The Looming Tower - Lawrence Wright [132]
Since childhood, bin Laden had consciously modeled himself on certain features of the Prophet’s life, choosing to fast on the days the Prophet fasted, to wear clothes similar to those the Prophet may have worn, even to sit and to eat in the same postures that tradition ascribes to him; and although none of this is unusual for a strict Muslim, bin Laden instinctively referenced the Prophet and his era as the template of his own life and times. Intervening history meant little to him. Naturally, he would turn to the Prophet’s example for consolation during his own period of defeat and withdrawal. However, he was also savvy enough to recognize the symbolic power of his own hijira and its usefulness as a way of inspiring his followers and beckoning to other Muslims to join his sacred retreat. He brilliantly reframed the disaster that had fallen upon him and his movement by calling up images that were deeply meaningful to many Muslims and practically invisible to those who were unfamiliar with the faith.
Afghanistan was already marked by miracles, the deaths of martyrs and the defeat of the superpower. Bin Laden now called this country Khorasan, referring to the ancient Muslim empire that once encompassed much of Central Asia.

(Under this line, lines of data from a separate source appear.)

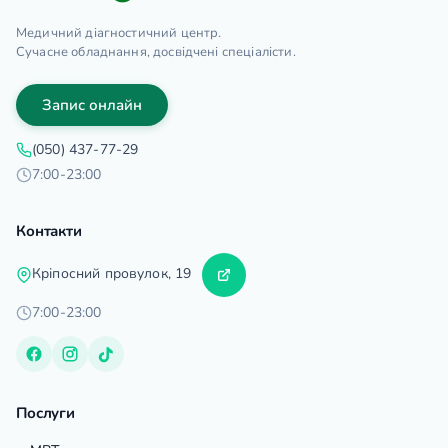
Медичний діагностичний центр.
Сучасне обладнання, досвідчені спеціалісти.
Запис онлайн
(050) 437-77-29
7:00-23:00
Контакти
Кріпосний провулок, 19
7:00-23:00
Послуги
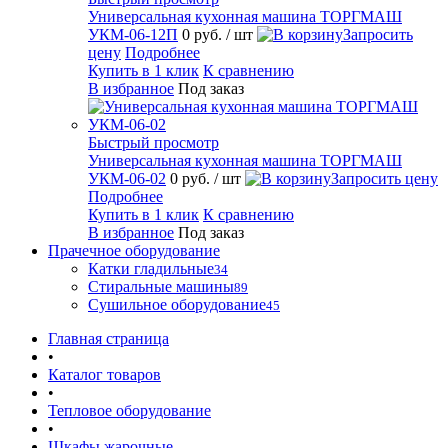
Универсальная кухонная машина ТОРГМАШ
УКМ-06-12П
0 руб.
/ шт
Запросить
цену
Подробнее
Купить в 1 клик
К сравнению
В избранное
Под заказ
Быстрый просмотр
Универсальная кухонная машина ТОРГМАШ
УКМ-06-02
0 руб.
/ шт
Запросить цену
Подробнее
Купить в 1 клик
К сравнению
В избранное
Под заказ
Прачечное оборудование
Катки гладильные
34
Стиральные машины
89
Сушильное оборудование
45
Главная страница
•
Каталог товаров
•
Тепловое оборудование
•
Шкафы жарочные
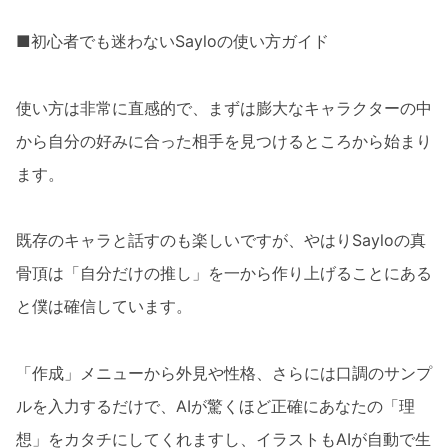
■初心者でも迷わないSayloの使い方ガイド
使い方は非常に直感的で、まずは膨大なキャラクターの中
から自分の好みに合った相手を見つけるところから始まり
ます。
既存のキャラと話すのも楽しいですが、やはりSayloの真
骨頂は「自分だけの推し」を一から作り上げることにある
と僕は確信しています。
「作成」メニューから外見や性格、さらには口調のサンプ
ルを入力するだけで、AIが驚くほど正確にあなたの「理
想」をカタチにしてくれますし、イラストもAIが自動で生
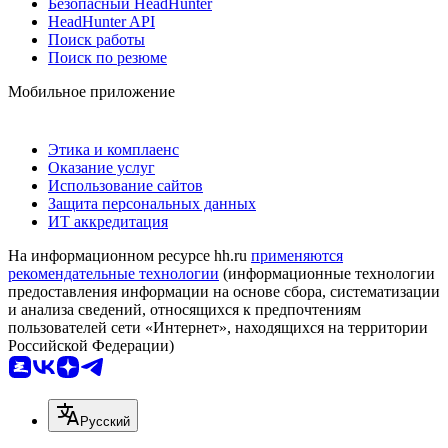
Безопасный HeadHunter
HeadHunter API
Поиск работы
Поиск по резюме
Мобильное приложение
Этика и комплаенс
Оказание услуг
Использование сайтов
Защита персональных данных
ИТ аккредитация
На информационном ресурсе hh.ru
применяются
рекомендательные технологии
(информационные технологии
предоставления информации на основе сбора, систематизации
и анализа сведений, относящихся к предпочтениям
пользователей сети «Интернет», находящихся на территории
Российской Федерации)
Русский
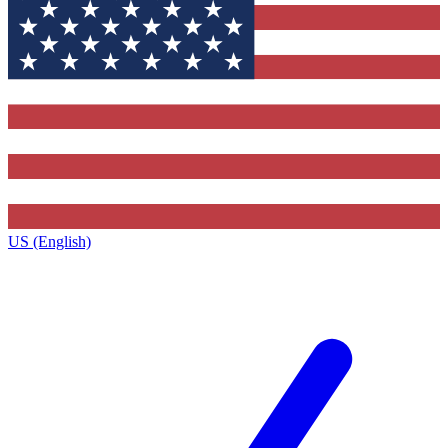
US (English)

His followers adopted names that harked back to the companions of the Prophet or to famous warriors of early Islam. There is a disputed hadith that states that in the last days the armies of Islam will unfold black banners (like the flag of the Taliban) and come out of Khorasan. Their names will be aliases, and they will carry the names of their cities—in the same manner that al-Qaeda’s legion followed. All of these references were in the service of connecting with a former greatness and reminding Muslims of their devastating loss.
The key symbol of bin Laden’s hijira, however, was the cave. The Prophet first encountered the angel Gabriel, who revealed to him “You are the Messenger of God,” in a cave in Mecca. Again, in Medina, when Mohammed’s enemies pursued him, he hid in a cave that was magically concealed by a spiderweb. Islamic art is replete with images of stalactites, which reference both the sanctuary and the encounter with the divine that caves provided the Prophet. For bin Laden, the cave was the last pure place. Only by retreating from society—and from time, history, modernity, corruption, the smothering West—could he presume to speak for the true religion. It was a product of bin Laden’s public-relations genius that he chose to exploit the presence of the ammunition caves of Tora Bora as a way of identifying himself with the Prophet in the minds of many Muslims who longed to purify Islamic society and restore the dominion it once enjoyed.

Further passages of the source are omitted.